▶ Work to complete: Up to and including the line that contains "nuevo, resolviendo así el problema.", repeat the entries below exactly from the first line on. Do not carry over any pictures.

▶ Data extracts:
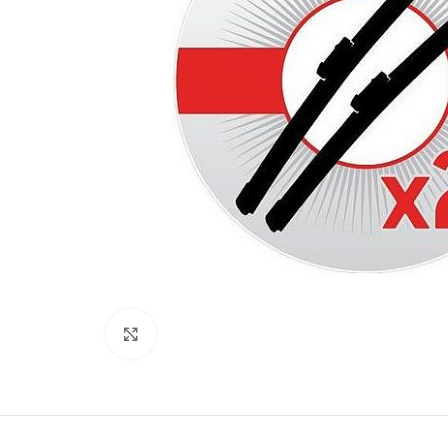
Kliki lülitamiseks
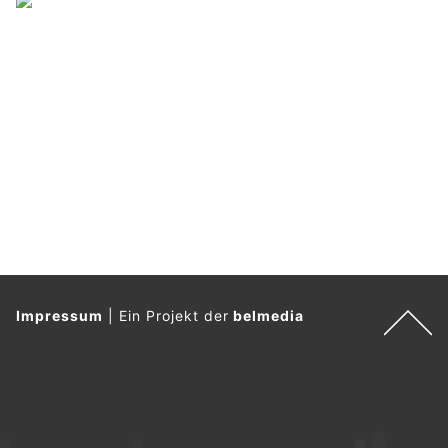
Impressum
|
Ein Projekt der
belmedia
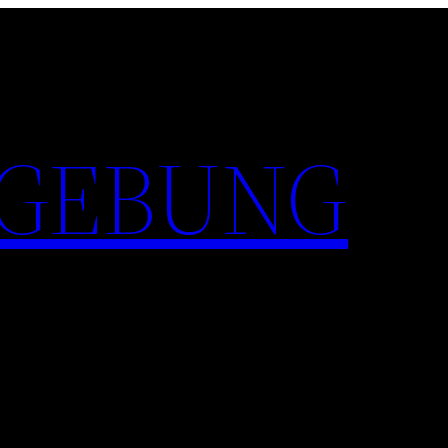
GEBUNG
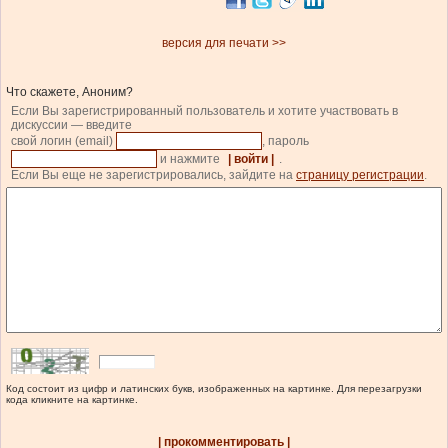
версия для печати >>
Что скажете, Аноним?
Если Вы зарегистрированный пользователь и хотите участвовать в
дискуссии — введите
свой логин (email)
, пароль
и нажмите
| войти |
.
Если Вы еще не зарегистрировались, зайдите на
страницу регистрации
.
Код состоит из цифр и латинских букв, изображенных на картинке. Для перезагрузки
кода кликните на картинке.
| прокомментировать |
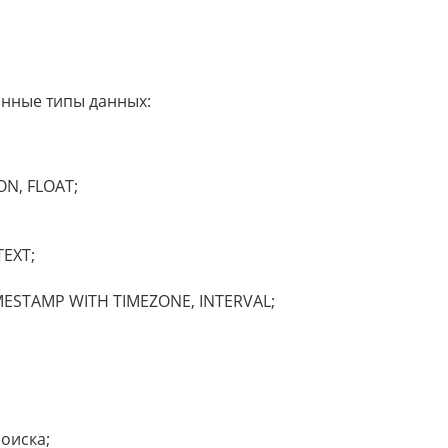
нные типы данных:
ON, FLOAT;
TEXT;
IMESTAMP WITH TIMEZONE, INTERVAL;
оиска;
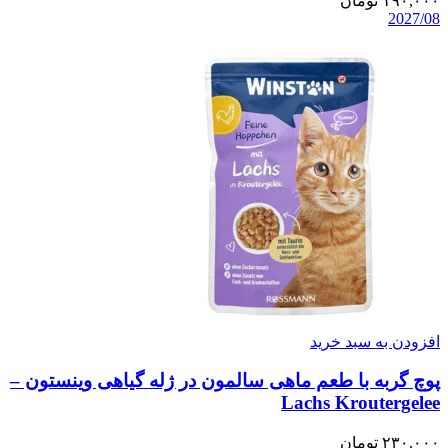
۱۹۰,۰۰۰
تومان
2027/08
افزودن به سبد خرید
پوچ گربه با طعم ماهی سالمون در ژله گیاهی وینستون –
Lachs Kroutergelee
۲۳۰,۰۰۰
تومان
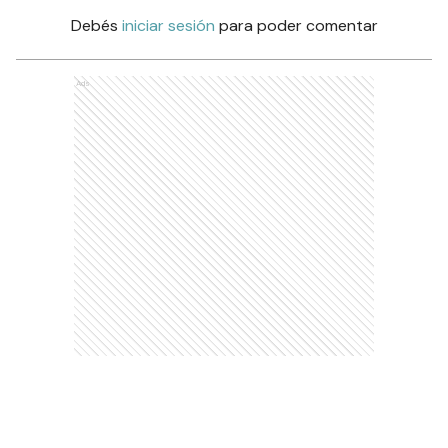
Debés
iniciar sesión
para poder comentar
Ads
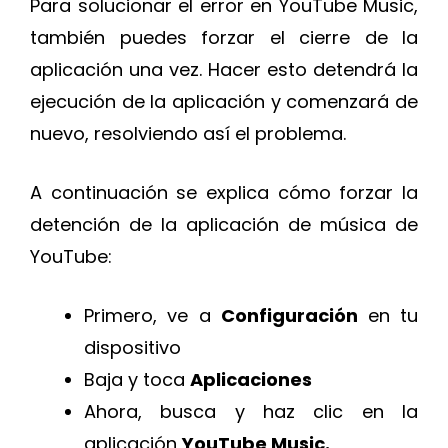
Para solucionar el error en YouTube Music,
también puedes forzar el cierre de la
aplicación una vez. Hacer esto detendrá la
ejecución de la aplicación y comenzará de
nuevo, resolviendo así el problema.
A continuación se explica cómo forzar la
detención de la aplicación de música de
YouTube:
Primero, ve a
Configuración
en tu
dispositivo
Baja y toca
Aplicaciones
Ahora, busca y haz clic en la
aplicación
YouTube Music.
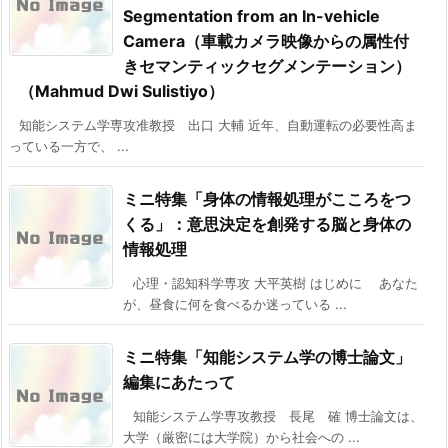
Segmentation from an In-vehicle
Camera（車載カメラ映像からの属性付
きセマンティックセグメンテーション）
（Mahmud Dwi Sulistiyo）
知能システム学専攻准教授 出口 大輔 近年、自動運転の必要性高ま
っている一方で、 ...
ミニ特集「身体の情報処理がこころをつ
くる」：意思決定を創発する脳と身体の
情報処理
心理・認知科学専攻 大平英樹 はじめに あなた
が、昼食に何を食べるか迷っている ...
ミニ特集「知能システム学の博士論文」
編集にあたって
知能システム学専攻教授 長尾 確 博士論文は、
大学（厳密には大学院）から社会への ...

▶ Task solution:
Kliki lülitamiseks
Impressum
|
Ein Projekt der
belmedia
GEBUNG
версия для печати >>
Что скажете, Аноним?
Если Вы зарегистрированный пользователь и хотите участвовать в
дискуссии — введите
свой логин (email)
, пароль
и нажмите
| войти |
.
Если Вы еще не зарегистрировались, зайдите на
страницу регистрации
.
Код состоит из цифр и латинских букв, изображенных на картинке. Для перезагрузки
кода кликните на картинке.
| прокомментировать |
нные типы данных:
ON, FLOAT;
TEXT;
IMESTAMP WITH TIMEZONE, INTERVAL;
оиска;
۱۹۰,۰۰۰
تومان
2027/08
افزودن به سبد خرید
پوچ گربه با طعم ماهی سالمون در ژله گیاهی وینستون –
Lachs Kroutergelee
۲۳۰,۰۰۰
تومان
Debés
iniciar sesión
para poder comentar
Ads
Para solucionar el error en YouTube Music,
también puedes forzar el cierre de la
aplicación una vez. Hacer esto detendrá la
ejecución de la aplicación y comenzará de
nuevo, resolviendo así el problema.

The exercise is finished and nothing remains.